• _Activity_:
Transcribe the records below word for word, leaving every picture out.

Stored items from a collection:

◆ ◆ ◆

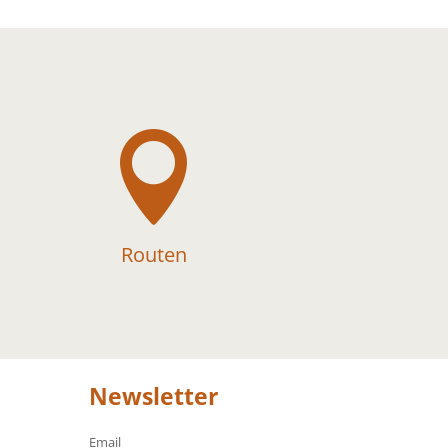

Routen
Newsletter
Email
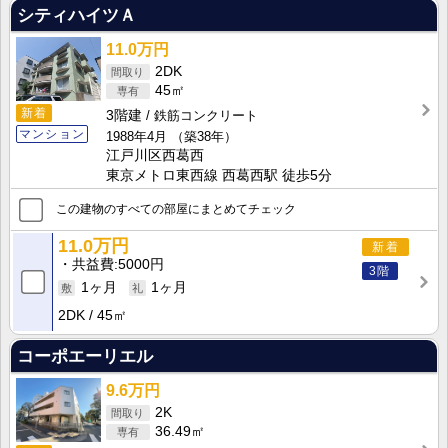
シティハイツＡ
11.0万円
2DK
45㎡
新着
3階建
鉄筋コンクリート
マンション
1988年4月
（築38年）
江戸川区西葛西
東京メトロ東西線 西葛西駅 徒歩5分
この建物のすべての部屋にまとめてチェック
11.0万円
新着
共益費
5000円
3階
1ヶ月
1ヶ月
2DK
45㎡
コーポエーリエル
9.6万円
2K
36.49㎡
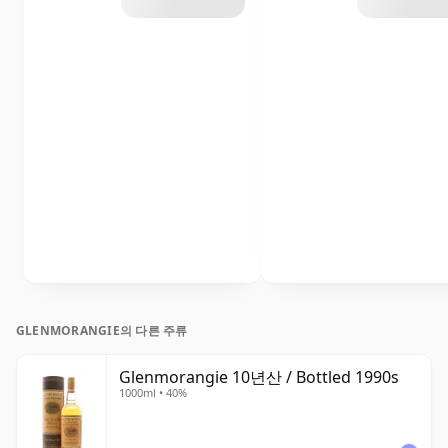
GLENMORANGIE의 다른 주류
Glenmorangie 10년산 / Bottled 1990s
1000ml • 40%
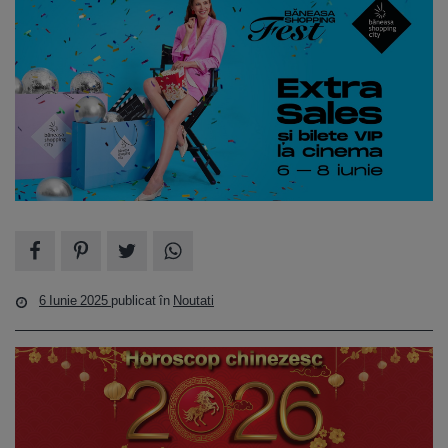
6 Iunie 2025
publicat în
Noutati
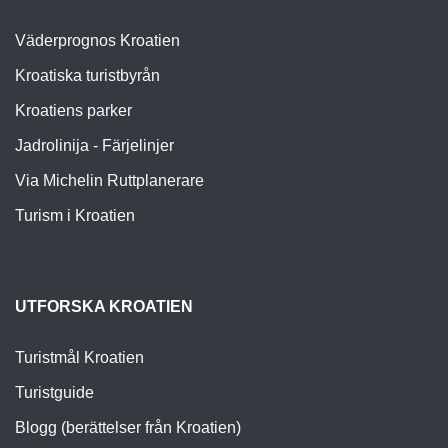
Väderprognos Kroatien
Kroatiska turistbyrån
Kroatiens parker
Jadrolinija - Färjelinjer
Via Michelin Ruttplanerare
Turism i Kroatien
UTFORSKA KROATIEN
Turistmål Kroatien
Turistguide
Blogg (berättelser från Kroatien)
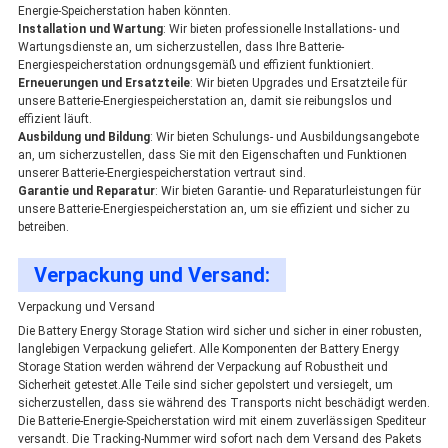
Energie-Speicherstation haben könnten.
Installation und Wartung
: Wir bieten professionelle Installations- und
Wartungsdienste an, um sicherzustellen, dass Ihre Batterie-
Energiespeicherstation ordnungsgemäß und effizient funktioniert.
Erneuerungen und Ersatzteile
: Wir bieten Upgrades und Ersatzteile für
unsere Batterie-Energiespeicherstation an, damit sie reibungslos und
effizient läuft.
Ausbildung und Bildung
: Wir bieten Schulungs- und Ausbildungsangebote
an, um sicherzustellen, dass Sie mit den Eigenschaften und Funktionen
unserer Batterie-Energiespeicherstation vertraut sind.
Garantie und Reparatur
: Wir bieten Garantie- und Reparaturleistungen für
unsere Batterie-Energiespeicherstation an, um sie effizient und sicher zu
betreiben.
Verpackung und Versand:
Verpackung und Versand
Die Battery Energy Storage Station wird sicher und sicher in einer robusten,
langlebigen Verpackung geliefert. Alle Komponenten der Battery Energy
Storage Station werden während der Verpackung auf Robustheit und
Sicherheit getestet.Alle Teile sind sicher gepolstert und versiegelt, um
sicherzustellen, dass sie während des Transports nicht beschädigt werden.
Die Batterie-Energie-Speicherstation wird mit einem zuverlässigen Spediteur
versandt. Die Tracking-Nummer wird sofort nach dem Versand des Pakets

◆ ◆ ◆

• _Response_:

Routen
Newsletter
Email
シティハイツＡ
11.0万円
2DK
45㎡
新着
3階建
鉄筋コンクリート
マンション
1988年4月
（築38年）
江戸川区西葛西
東京メトロ東西線 西葛西駅 徒歩5分
この建物のすべての部屋にまとめてチェック
11.0万円
新着
共益費
5000円
3階
1ヶ月
1ヶ月
2DK
45㎡
コーポエーリエル
9.6万円
2K
36.49㎡
GLENMORANGIE의 다른 주류
Glenmorangie 10년산 / Bottled 1990s
1000ml • 40%
6 Iunie 2025
publicat în
Noutati
Väderprognos Kroatien
Kroatiska turistbyrån
Kroatiens parker
Jadrolinija - Färjelinjer
Via Michelin Ruttplanerare
Turism i Kroatien
UTFORSKA KROATIEN
Turistmål Kroatien
Turistguide
Blogg (berättelser från Kroatien)
Energie-Speicherstation haben könnten.
Installation und Wartung
: Wir bieten professionelle Installations- und
Wartungsdienste an, um sicherzustellen, dass Ihre Batterie-
Energiespeicherstation ordnungsgemäß und effizient funktioniert.
Erneuerungen und Ersatzteile
: Wir bieten Upgrades und Ersatzteile für
unsere Batterie-Energiespeicherstation an, damit sie reibungslos und
effizient läuft.
Ausbildung und Bildung
: Wir bieten Schulungs- und Ausbildungsangebote
an, um sicherzustellen, dass Sie mit den Eigenschaften und Funktionen
unserer Batterie-Energiespeicherstation vertraut sind.
Garantie und Reparatur
: Wir bieten Garantie- und Reparaturleistungen für
unsere Batterie-Energiespeicherstation an, um sie effizient und sicher zu
betreiben.
Verpackung und Versand:
Verpackung und Versand
Die Battery Energy Storage Station wird sicher und sicher in einer robusten,
langlebigen Verpackung geliefert. Alle Komponenten der Battery Energy
Storage Station werden während der Verpackung auf Robustheit und
Sicherheit getestet.Alle Teile sind sicher gepolstert und versiegelt, um
sicherzustellen, dass sie während des Transports nicht beschädigt werden.
Die Batterie-Energie-Speicherstation wird mit einem zuverlässigen Spediteur
versandt. Die Tracking-Nummer wird sofort nach dem Versand des Pakets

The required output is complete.